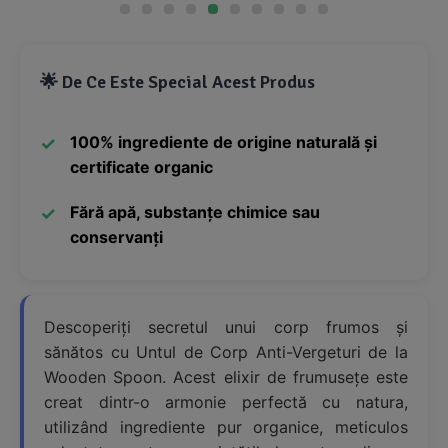
🌟 De Ce Este Special Acest Produs
100% ingrediente de origine naturală și
certificate organic
Fără apă, substanțe chimice sau
conservanți
Descoperiți secretul unui corp frumos și
sănătos cu Untul de Corp Anti-Vergeturi de la
Wooden Spoon. Acest elixir de frumusețe este
creat dintr-o armonie perfectă cu natura,
utilizând ingrediente pur organice, meticulos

◆ ◆ ◆ ◆

- [Instructions to follow] Filtering the entries above by the word "ingrediente", copy each line that matches.

- [Output]
100% ingrediente de origine naturală și
utilizând ingrediente pur organice, meticulos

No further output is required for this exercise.